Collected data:

——————————

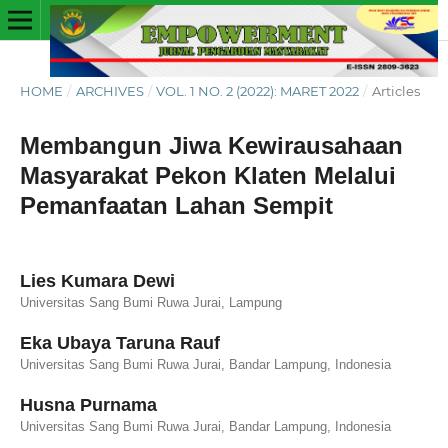
HOME
/
ARCHIVES
/
VOL. 1 NO. 2 (2022): MARET 2022
/
Articles
Membangun Jiwa Kewirausahaan
Masyarakat Pekon Klaten Melalui
Pemanfaatan Lahan Sempit
Lies Kumara Dewi
Universitas Sang Bumi Ruwa Jurai, Lampung
Eka Ubaya Taruna Rauf
Universitas Sang Bumi Ruwa Jurai, Bandar Lampung, Indonesia
Husna Purnama
Universitas Sang Bumi Ruwa Jurai, Bandar Lampung, Indonesia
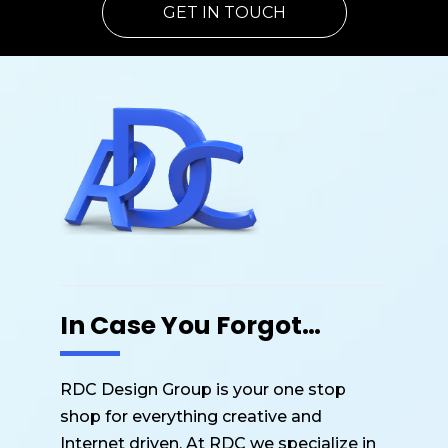
GET IN TOUCH
In Case You Forgot…
RDC Design Group is your one stop
shop for everything creative and
Internet driven. At RDC we specialize in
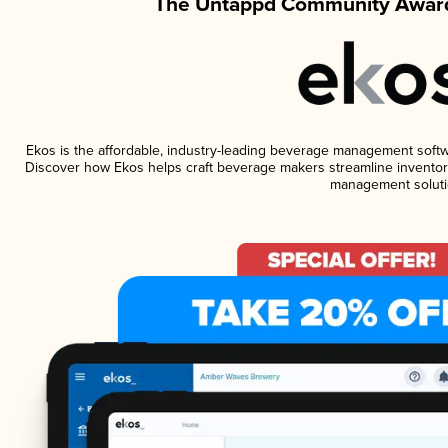
The Untappd Community Award
Ekos is the affordable, industry-leading beverage management software
Discover how Ekos helps craft beverage makers streamline inventory
management soluti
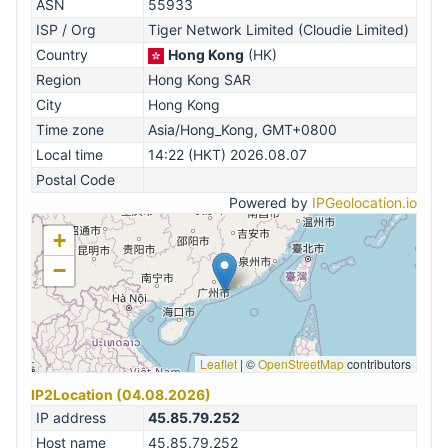
ASN
55933
ISP / Org
Tiger Network Limited (Cloudie Limited)
Country
Hong Kong
(HK)
Region
Hong Kong SAR
City
Hong Kong
Time zone
Asia/Hong_Kong, GMT+0800
Local time
14:22 (HKT) 2026.08.07
Postal Code
Powered by
IPGeolocation.io
+
−
Leaflet
|
©
OpenStreetMap
contributors
IP2Location (04.08.2026)
IP address
45.85.79.252
Host name
45.85.79.252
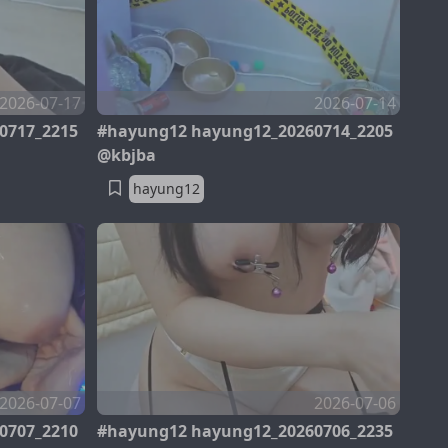
2026-07-17
2026-07-14
0717_2215
#hayung12 hayung12_20260714_2205
@kbjba
hayung12
2026-07-07
2026-07-06
0707_2210
#hayung12 hayung12_20260706_2235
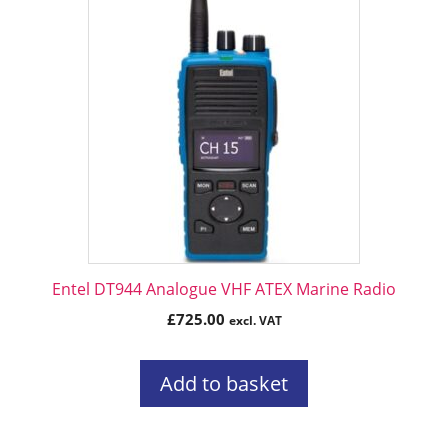
Entel DT944 Analogue VHF ATEX Marine Radio
£
725.00
excl. VAT
Add to basket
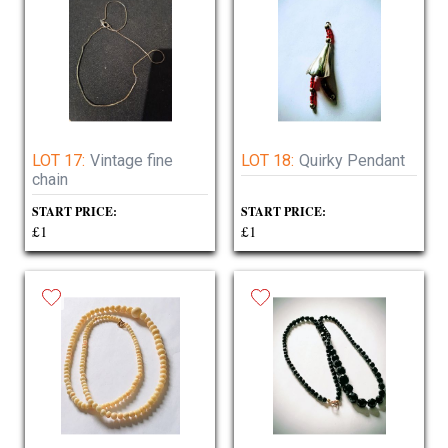
LOT 17:
Vintage fine
LOT 18:
Quirky Pendant
chain
START PRICE:
START PRICE:
£1
£1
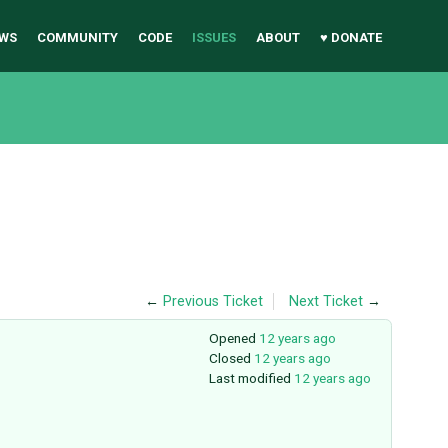
WS
COMMUNITY
CODE
ISSUES
ABOUT
♥ DONATE
←
Previous Ticket
Next Ticket
→
Opened
12 years ago
Closed
12 years ago
Last modified
12 years ago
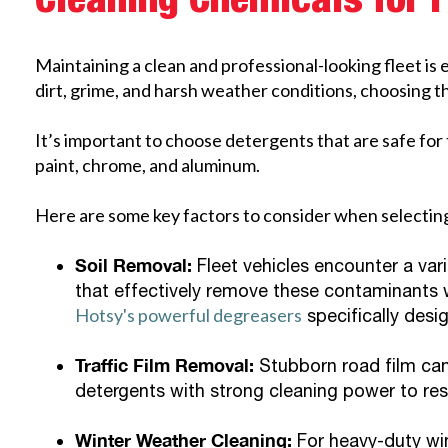
Cleaning Chemicals for 
Maintaining a clean and professional-looking fleet is 
dirt, grime, and harsh weather conditions, choosing the
It’s important to choose detergents that are safe for 
paint, chrome, and aluminum.
Here are some key factors to consider when selecting
Soil Removal:
Fleet vehicles encounter a vari
that effectively remove these contaminants w
Hotsy's powerful degreasers
specifically desi
Traffic Film Removal:
Stubborn road film can
detergents with strong cleaning power to rest
Winter Weather Cleaning:
For heavy-duty win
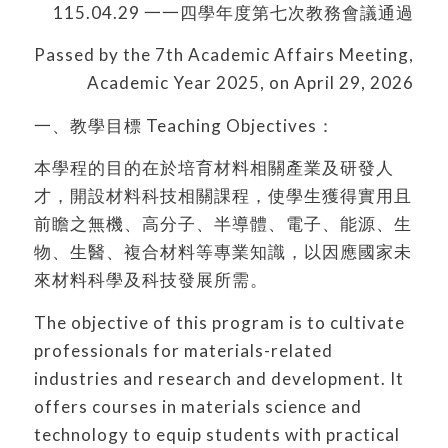
115.04.29 一一四學年度第七次教務會議通過
Passed by the 7th Academic Affairs Meeting,
Academic Year 2025, on April 29, 2026
一、教學目標 Teaching Objectives：
本學程的目的在於培育材料相關產業及研發人
才，開設材料科技相關課程，使學生獲得實用且
前瞻之無機、高分子、半導體、電子、能源、生
物、生醫、複合材料等專業知識，以因應國家未
來材料科學及科技發展所需。
The objective of this program is to cultivate
professionals for materials-related
industries and research and development. It
offers courses in materials science and
technology to equip students with practical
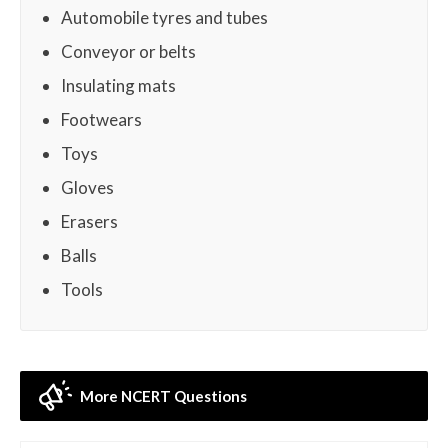
Automobile tyres and tubes
Conveyor or belts
Insulating mats
Footwears
Toys
Gloves
Erasers
Balls
Tools
More NCERT Questions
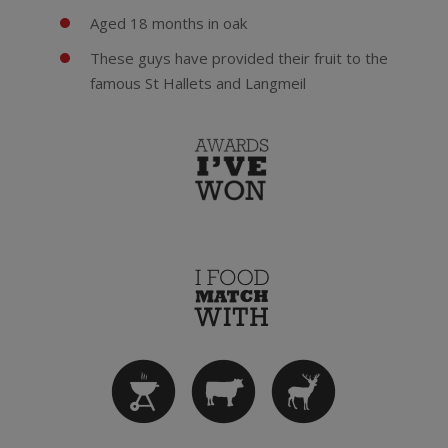
Aged 18 months in oak
These guys have provided their fruit to the
famous St Hallets and Langmeil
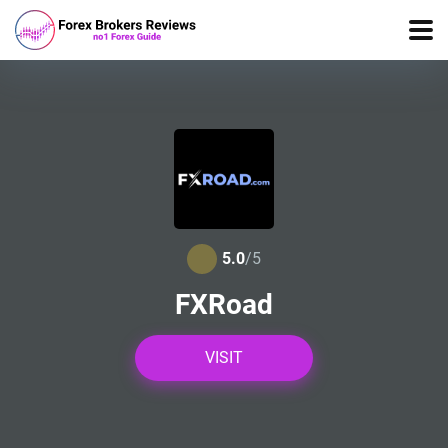
5.0
/5
FXRoad
VISIT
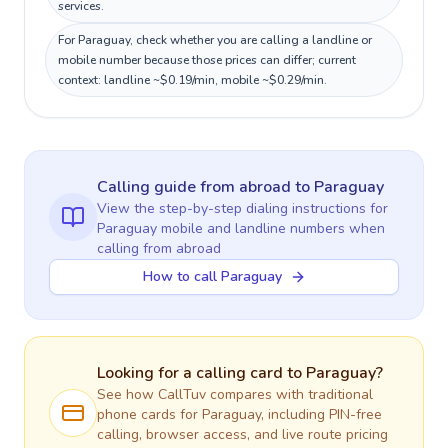
services.
For Paraguay, check whether you are calling a landline or
mobile number because those prices can differ; current
context: landline ~$0.19/min, mobile ~$0.29/min.
Calling guide
from abroad
to
Paraguay
View the step-by-step dialing instructions for
Paraguay
mobile and landline numbers when
calling
from abroad
How to call Paraguay
Looking for a calling card to
Paraguay
?
See how CallTuv compares with traditional
phone cards for
Paraguay
, including PIN-free
calling, browser access, and live route pricing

——————————

■ EXERCISE DIRECTIONS ■
Copy out all lines above that include the string "materials".

■ TASK OUTPUT ■
professionals for materials-related
offers courses in materials science and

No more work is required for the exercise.